Your hala is your father's sister, and your teyze is your mother's sister.
And your yenge is your father's brother's wife or your mother's brother's wife.
All three are "aunt" in English :)
A hint for remembering which aunt/uncle is on which side: amca, hala and baba all have two A's in them, so amca is father's brother and hala is father's sister.
That leaves dayı for mother's brother and teyze for mother's sister - those don't have two A's.
(And yenge "aunt-in-law?" and enişte "uncle-in-law?" are advanced vocabulary. They can also refer to sister-in-law or brother-in-law in certain meanings.)
I belong to Pakistan and my language is Urdu. Urdu has many similarities to Turkish, infact the word Urdu is of Turkish language meaning an army. (Urdu is derived from many regional languages so the word Army)

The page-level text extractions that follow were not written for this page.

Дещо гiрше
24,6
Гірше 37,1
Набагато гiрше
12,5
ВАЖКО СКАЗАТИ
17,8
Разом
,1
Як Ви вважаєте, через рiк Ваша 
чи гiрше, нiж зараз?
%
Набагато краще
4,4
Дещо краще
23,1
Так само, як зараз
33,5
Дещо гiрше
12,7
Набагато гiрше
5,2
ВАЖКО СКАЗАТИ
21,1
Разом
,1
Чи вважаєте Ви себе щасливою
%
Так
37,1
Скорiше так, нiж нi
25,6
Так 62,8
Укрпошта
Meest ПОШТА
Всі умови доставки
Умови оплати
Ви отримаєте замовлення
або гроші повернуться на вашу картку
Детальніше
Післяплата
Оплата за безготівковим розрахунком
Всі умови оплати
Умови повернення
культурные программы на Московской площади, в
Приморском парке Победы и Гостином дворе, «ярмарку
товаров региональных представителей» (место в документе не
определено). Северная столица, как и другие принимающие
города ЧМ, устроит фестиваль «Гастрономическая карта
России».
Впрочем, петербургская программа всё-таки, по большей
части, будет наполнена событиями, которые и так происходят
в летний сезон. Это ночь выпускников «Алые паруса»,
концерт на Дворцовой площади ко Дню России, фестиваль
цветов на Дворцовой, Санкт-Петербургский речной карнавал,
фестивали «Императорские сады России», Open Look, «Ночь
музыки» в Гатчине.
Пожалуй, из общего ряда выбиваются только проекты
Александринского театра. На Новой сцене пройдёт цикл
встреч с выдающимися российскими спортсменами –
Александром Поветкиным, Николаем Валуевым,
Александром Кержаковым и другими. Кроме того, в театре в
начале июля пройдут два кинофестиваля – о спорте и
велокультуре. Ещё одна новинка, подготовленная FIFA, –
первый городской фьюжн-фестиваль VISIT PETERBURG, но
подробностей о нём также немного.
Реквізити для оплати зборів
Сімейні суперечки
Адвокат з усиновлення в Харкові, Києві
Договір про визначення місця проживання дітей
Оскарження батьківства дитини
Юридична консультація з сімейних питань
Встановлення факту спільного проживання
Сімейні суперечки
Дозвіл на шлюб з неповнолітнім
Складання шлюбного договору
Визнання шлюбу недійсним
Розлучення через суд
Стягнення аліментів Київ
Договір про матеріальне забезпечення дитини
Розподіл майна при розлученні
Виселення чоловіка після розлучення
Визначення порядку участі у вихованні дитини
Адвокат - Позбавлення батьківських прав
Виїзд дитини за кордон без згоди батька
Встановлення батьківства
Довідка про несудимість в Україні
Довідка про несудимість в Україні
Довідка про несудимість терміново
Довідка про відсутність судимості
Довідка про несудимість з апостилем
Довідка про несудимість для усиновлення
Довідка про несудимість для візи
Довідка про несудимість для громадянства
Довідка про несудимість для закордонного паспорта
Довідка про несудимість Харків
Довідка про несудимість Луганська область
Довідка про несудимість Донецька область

Father's sister = Phupho (Phupha) Mother's sister = Khala (Khalu) Father's elder brother = Taya (Tayi) Father's younger brother = Chacha (Chachi) Mother's brother = Mamoon (Mami)
I have written in brackets what their spouses are called
Yes ordu = army, became urdu. Many Pakistan people will be of Turkish descent due to the Mughal empire which was created by Central Asian Turks.
In turkish, how do you know when one is saying "my aunt is beautiful" rather than "my beautiful aunt"
If I'm not mistaken, the word order is relevant: in the noun phrase with adjective, the adjective goes first; in the descriptive sentence the noun goes first.
'my aunt is beautiful' -> benim halam guzel 'my beautiful aunt' -> benim guzel halam
its very strange because also in persian khale خاله means the mothers sister, and there are many similarities between turkish and persian and arabic!
And in Urdu too. Khala means mother's sister. This is same in Arabic, Persian and Urdu.
It's Khala not Hala خالہ
Benim güzel teyzem (if i am correct) = my beautiful aunt
Benim teyzem güzel = my aunt is beautiful
i wish "my father's sister is beautiful" was accepted. for me that would make retention easier, and it is, in fact, one of the given hints/definitions.
yes, for english, aunt is always aunt, but many cases require exact translation.